Dieci anni di osservazioni, analisi e scoperte sugli squali elefante in Mediterraneo riassunte in venti minuti: tanto è durata la relazione che abbiamo presentato ai ricercatori di squali provenienti da tutta Europa (e qualcuno anche più in là) durante il congresso 2014 della European Elasmobranch Association che si è tenuto a Leeuwarden, nei Paesi Bassi, dal 7 al 9 novembre.

Dopo tanti anni è stato importante presentare ai colleghi il quadro generale che sta emergendo dalla nostra ricerca: cioè che in Mediterraneo gli squaloni hanno due luoghi in particolare dove amano tornare – Sardegna e Puglia – e che li frequentano in inverno/inizio primavera. Che da noi troviamo animali molto grandi e anche piccolissimi – relativamente parlando: pariliamo sempre di animali di un paio di metri, che sono comunque  fra i più piccoli avvistati al mondo.  Che sono a rischio non solo di finire nelle reti (tante le catture, ma fortunatamente anche tanti i rilasci), ma anche di intossicarsi con la plastica che galleggia in mare.

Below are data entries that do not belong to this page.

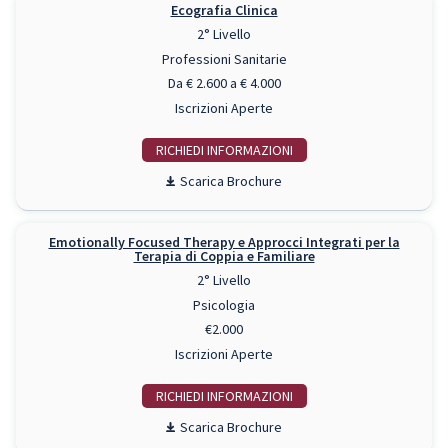
Ecografia Clinica
2° Livello
Professioni Sanitarie
Da € 2.600 a € 4.000
Iscrizioni Aperte
RICHIEDI INFO
Scarica Brochure
Emotionally Focused Therapy e Approcci Integrati per la
Terapia di Coppia e Familiare
2° Livello
Psicologia
€2.000
Iscrizioni Aperte
RICHIEDI INFO
Scarica Brochure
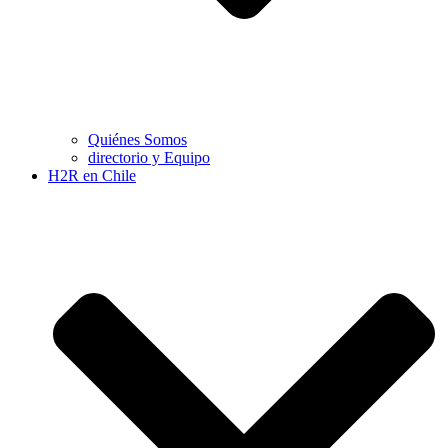
Quiénes Somos
directorio y Equipo
H2R en Chile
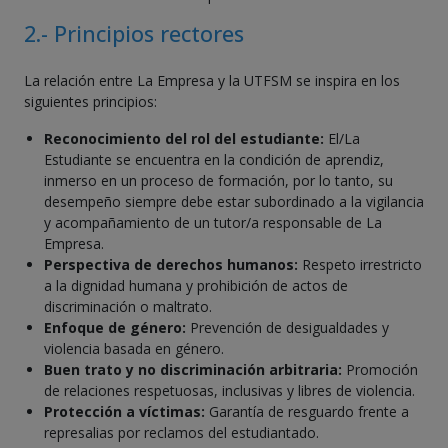
2.- Principios rectores
La relación entre La Empresa y la UTFSM se inspira en los
siguientes principios:
Reconocimiento del rol del estudiante:
El/La
Estudiante se encuentra en la condición de aprendiz,
inmerso en un proceso de formación, por lo tanto, su
desempeño siempre debe estar subordinado a la vigilancia
y acompañamiento de un tutor/a responsable de La
Empresa.
Perspectiva de derechos humanos:
Respeto irrestricto
a la dignidad humana y prohibición de actos de
discriminación o maltrato.
Enfoque de género:
Prevención de desigualdades y
violencia basada en género.
Buen trato y no discriminación arbitraria:
Promoción
de relaciones respetuosas, inclusivas y libres de violencia.
Protección a víctimas:
Garantía de resguardo frente a
represalias por reclamos del estudiantado.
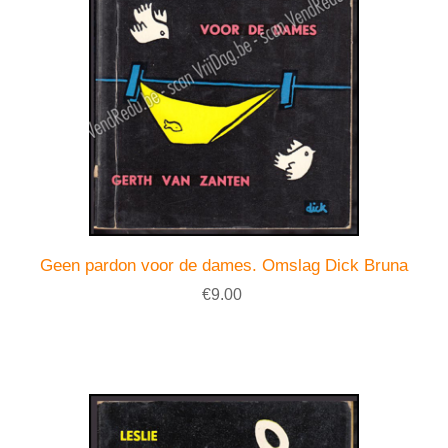
Geen pardon voor de dames. Omslag Dick Bruna
€9.00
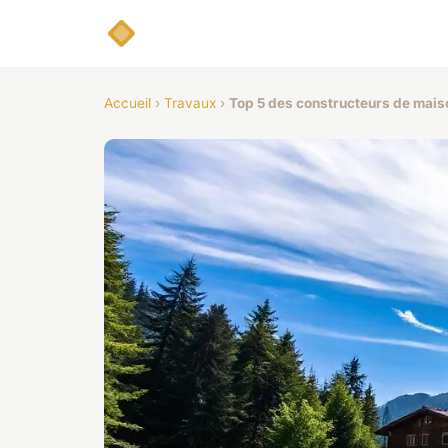
Accueil
›
Travaux
›
Top 5 des constructeurs de mais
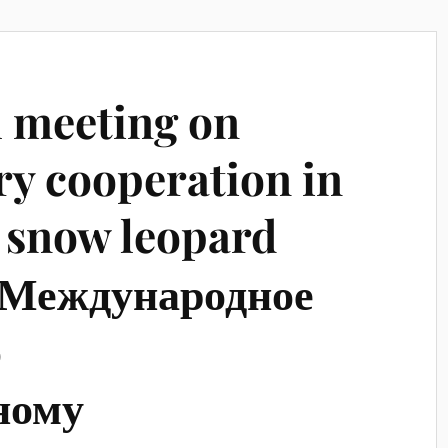
l meeting on
y cooperation in
f snow leopard
/ Международное
о
ному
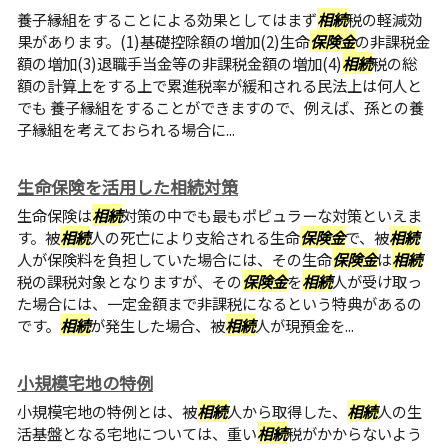
養子縁組をすることによる効果としてはまず
相続
税の軽減効
果があります。(1)基礎控除額の増加(2)生命
保険金
の非課税金
額の増加(3)退職手当金等の非課税金額の増加(4)
相続
税の総
額の計算上をする上で累進税率が緩和される民法上は何人と
でも 養子縁組をすることができますので、例えば、孫との養
子縁組を考えておられる場合に...
生命保険を活用した相続対策
生命保険は
相続
対策の中でも最もポピュラーな対策といえま
す。被
相続
人の死亡により支給される生命
保険金
で、被
相続
人が保険料を負担していた場合には、その生命
保険金
は
相続
税の課税対象となりますが、その
保険金
を
相続
人が受け取っ
た場合には、一定金額まで非課税になるという特典があるの
です。
相続
が発生した場合、被
相続
人が現預金を...
小規模宅地の特例
小規模宅地の特例とは、被
相続
人から取得した、
相続
人の生
活基盤となる宅地については、重い
相続
税がかからないよう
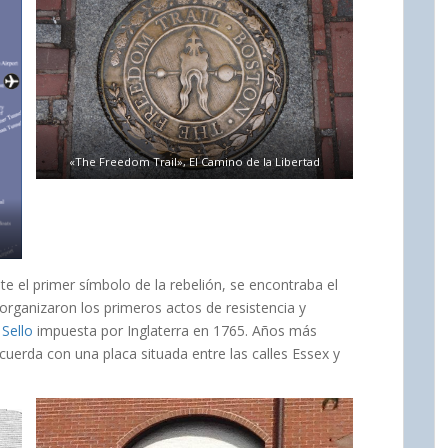
«The Freedom Trail», El Camino de la Libertad
e el primer símbolo de la rebelión, se encontraba el
 organizaron los primeros actos de resistencia y
 Sello
impuesta por Inglaterra en 1765. Años más
ecuerda con una placa situada entre las calles Essex y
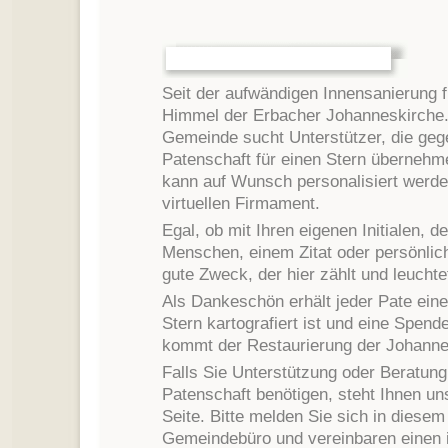
Seit der aufwändigen Innensanierung 
Himmel der Erbacher Johanneskirche
Gemeinde sucht Unterstützer, die geg
Patenschaft für einen Stern übernehm
kann auf Wunsch personalisiert werde
virtuellen Firmament.
Egal, ob mit Ihren eigenen Initialen,
Menschen, einem Zitat oder persönlic
gute Zweck, der hier zählt und leuchte
Als Dankeschön erhält jeder Pate eine
Stern kartografiert ist und eine Spend
kommt der Restaurierung der Johanne
Falls Sie Unterstützung oder Beratung
Patenschaft benötigen, steht Ihnen u
Seite. Bitte melden Sie sich in diesem
Gemeindebüro und vereinbaren einen i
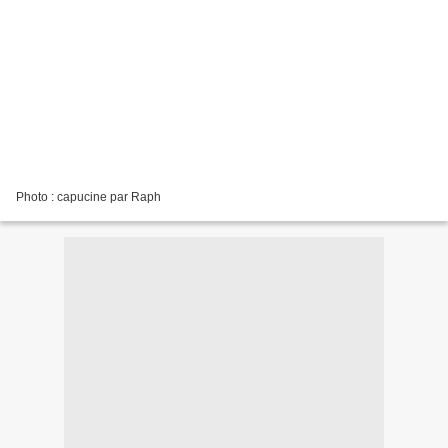
Photo : capucine par Raph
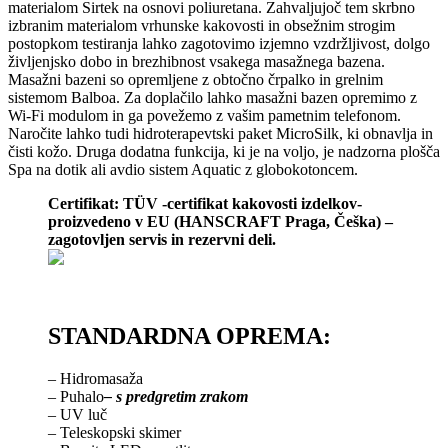
materialom Sirtek na osnovi poliuretana. Zahvaljujoč tem skrbno
izbranim materialom vrhunske kakovosti in obsežnim strogim
postopkom testiranja lahko zagotovimo izjemno vzdržljivost, dolgo
življenjsko dobo in brezhibnost vsakega masažnega bazena.
Masažni bazeni so opremljene z obtočno črpalko in grelnim
sistemom Balboa. Za doplačilo lahko masažni bazen opremimo z
Wi-Fi modulom in ga povežemo z vašim pametnim telefonom.
Naročite lahko tudi hidroterapevtski paket MicroSilk, ki obnavlja in
čisti kožo. Druga dodatna funkcija, ki je na voljo, je nadzorna plošča
Spa na dotik ali avdio sistem Aquatic z globokotoncem.
Certifikat: TÜV -certifikat kakovosti izdelkov-
proizvedeno v EU (HANSCRAFT Praga, Češka) –
zagotovljen servis in rezervni deli.
STANDARDNA OPREMA:
– Hidromasaža
– Puhalo
– s predgretim zrakom
– UV luč
– Teleskopski skimer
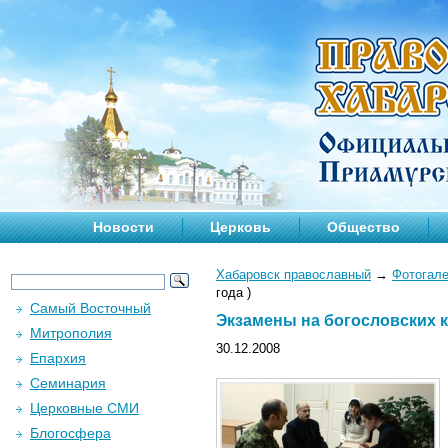
Новости
Церковь
Общество
Хабаровск православный
→
Фотогал
года )
Самый Восточный
Экзамены на богословских ку
Митрополия
30.12.2008
Епархия
Семинария
Церковные СМИ
Блогосфера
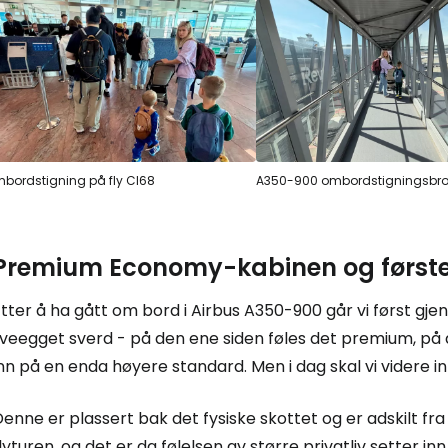
bordstigning på fly CI68
A350-900 ombordstigningsbr
Premium Economy-kabinen og første
tter å ha gått om bord i Airbus A350-900 går vi først gjen
veegget sverd - på den ene siden føles det premium, på d
inn på en enda høyere standard. Men i dag skal vi videre
Denne er plassert bak det fysiske skottet og er adskilt 
lyturen, og det er da følelsen av større privatliv setter inn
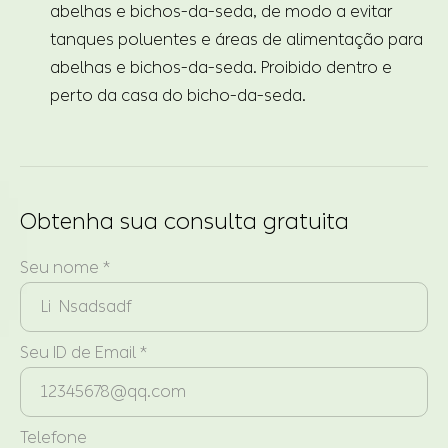
abelhas e bichos-da-seda, de modo a evitar
tanques poluentes e áreas de alimentação para
abelhas e bichos-da-seda. Proibido dentro e
perto da casa do bicho-da-seda.
Obtenha sua consulta gratuita
Seu nome *
Seu ID de Email *
Telefone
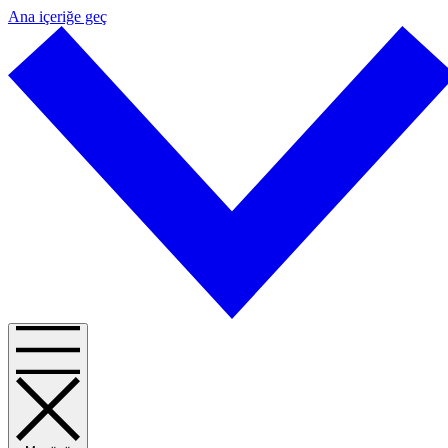
Ana içeriğe geç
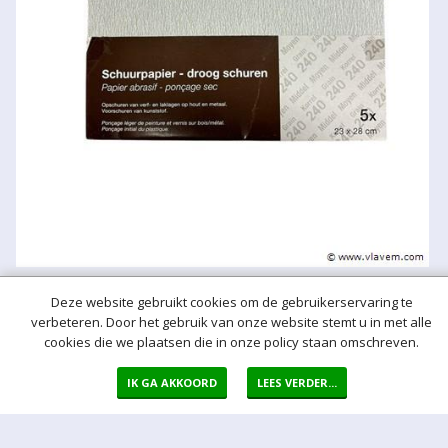
Deze website gebruikt cookies om de gebruikerservaring te
verbeteren. Door het gebruik van onze website stemt u in met alle
Meer hulp bij het bieden
cookies die we plaatsen die in onze policy staan omschreven.
Normaal bod
Bij een bod doet u een bieding in de vorm van een bepaald vast
IK GA AKKOORD
LEES VERDER...
bedrag per kavel
Auto bod (proxy bod)
Bij een Autobod (ook wel proxy bod genoemd) geeft u aan welke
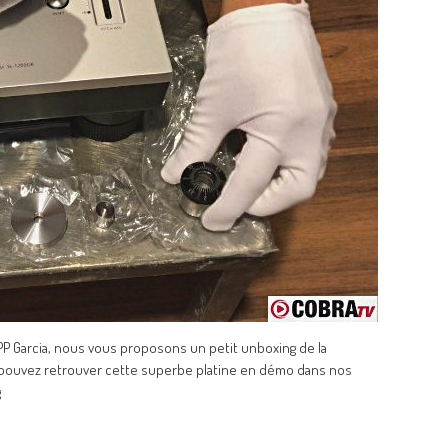
PP Garcia, nous vous proposons un petit unboxing de la
us pouvez retrouver cette superbe platine en démo dans nos
g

IMG_3433Ma è soprattutto la collaborazione con l’Università di Aberdeen ad aver svelato uno dei segreti più interessanti: sembra infatti (bisogna ancora finire di analizzare alcuni campioni e ragionare sui risultati) che i nostri squali elefante siano geneticamente diversi da quelli dell’Atlantico. Un risultato che, se sarà confermato dalle ulteriori analisi, è davvero importante: guardate cosa ha commentato su Twitter uno dei massimi esperti di squali al mondo!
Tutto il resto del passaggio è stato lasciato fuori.